In Holland and McBride, the trial court did not conduct open voir dire in the presence of the defendant's attorney, and the attorneys failed to conduct their own voir dire to ask the jurors about their qualifications under § 12-16-60. In the instant case, the trial court specifically asked the prospective jurors, in the presence of Payne's counsel, whether any of them were convicted felons whose voting rights had not been restored, and Holland remained silent.

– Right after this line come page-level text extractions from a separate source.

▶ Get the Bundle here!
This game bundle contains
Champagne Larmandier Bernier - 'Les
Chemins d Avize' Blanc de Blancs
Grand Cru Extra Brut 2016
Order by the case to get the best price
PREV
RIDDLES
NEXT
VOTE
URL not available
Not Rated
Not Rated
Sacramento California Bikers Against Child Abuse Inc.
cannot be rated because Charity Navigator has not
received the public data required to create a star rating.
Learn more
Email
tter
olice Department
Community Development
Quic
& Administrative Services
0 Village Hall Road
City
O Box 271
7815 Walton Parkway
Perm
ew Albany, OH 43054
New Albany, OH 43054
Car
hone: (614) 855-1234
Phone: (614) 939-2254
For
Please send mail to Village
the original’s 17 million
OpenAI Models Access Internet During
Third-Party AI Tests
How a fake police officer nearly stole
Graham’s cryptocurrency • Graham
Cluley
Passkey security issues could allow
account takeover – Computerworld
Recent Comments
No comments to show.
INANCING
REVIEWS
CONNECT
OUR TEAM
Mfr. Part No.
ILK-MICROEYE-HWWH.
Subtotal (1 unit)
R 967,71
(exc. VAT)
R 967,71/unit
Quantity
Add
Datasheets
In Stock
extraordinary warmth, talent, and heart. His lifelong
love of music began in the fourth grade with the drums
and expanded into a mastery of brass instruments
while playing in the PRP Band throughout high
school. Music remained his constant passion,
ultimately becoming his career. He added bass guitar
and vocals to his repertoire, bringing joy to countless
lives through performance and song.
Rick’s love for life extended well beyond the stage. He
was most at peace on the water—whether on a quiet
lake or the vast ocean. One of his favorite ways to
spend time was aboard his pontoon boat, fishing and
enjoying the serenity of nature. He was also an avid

Both the plaintiff and her attorney had a right to rely on Holland's response to qualifying questions asked by the trial court; a party, in order to acquit himself of lack of diligence with reference to a juror's qualifications, is not required to conduct voir dire examination that would be a repetition of that already conducted by the court. Lollar v. State, 422 So. 2d 809 (Ala.Crim.App.1982); Slay v. State, 338 So. 2d 3 (Ala.Crim.App. 1976).

The trial court properly granted Payne's motion for a new trial. The new trial order is affirmed.

AFFIRMED.

HORNSBY, C.J., and ALMON, HOUSTON, and INGRAM, JJ., concur.